I think I did actually. I was quite surprised. I always felt I'd be a bit lame; if I had something seriously wrong with me that I'd be terrible in that sort of situation. I kind of came through with flying colors really. I was having this seriously life-threatening situation and I have no degree of knowledge of what was going on. But I didn't have any fear. It was a strange time. And there were a lot of strange things going on, but you kind of forget why it's happening. I had the experience of actually seeing inside my head on screen when I was awake because of a camera was put in an artery in my groin and fed up to my head. And the guy said, "You might feel a little bit of a heat sensation when I take the picture." [Laughs] But that was kind of strange because I was fascinated. I wasn't like "Oh my God." I was captivated. There's a huge survival mechanism that kicks and carries you though a lot.

Knowing that camera's in your brain as you're watching the images sound like a curious surrealism.
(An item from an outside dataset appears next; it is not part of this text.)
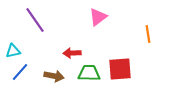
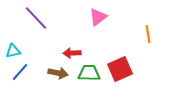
purple line: moved 1 px right, 2 px up; rotated 8 degrees counterclockwise
red square: rotated 20 degrees counterclockwise
brown arrow: moved 4 px right, 3 px up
It couldn't happen in another situation. It was a quite strange but amazing thing. Some of the time I was under the impression, though it wasn't real, that I was in a stairwell and it was like in a Ken Russell film or something. The stairwell was carpeted and the walls were carpeted and recessed shelves were carpeted. And there were skylights at the top of it and was this sort of roadie there. He never turned his face to me, but he had this sleeveless denim jacket on, which was the main outfit for the roadies in the old days, and he was putting keyboards on the shelves and plugging them in. I was waiting to do something, and suddenly "Bang," my reality changed and I was walking down the corridor in the hospital with drips going into my head and neck and approaching the loo. It was strange because the vision was this other world I was going into, but it was a private thing as well. I think it was from having my brain manhandled during the operations; I don't know what it was. But that was pretty amazing as well.

Sounds like good fodder for new songs.

In some ways... I have one new track called "Reboot My Psycho." It's not about anything as obvious as "I had a brain aneurysm," but just a more impressionistic thing. But I did have my psycho rebooted.

World Party is scheduled to perform Sunday, December 2, at Crescent Ballroom.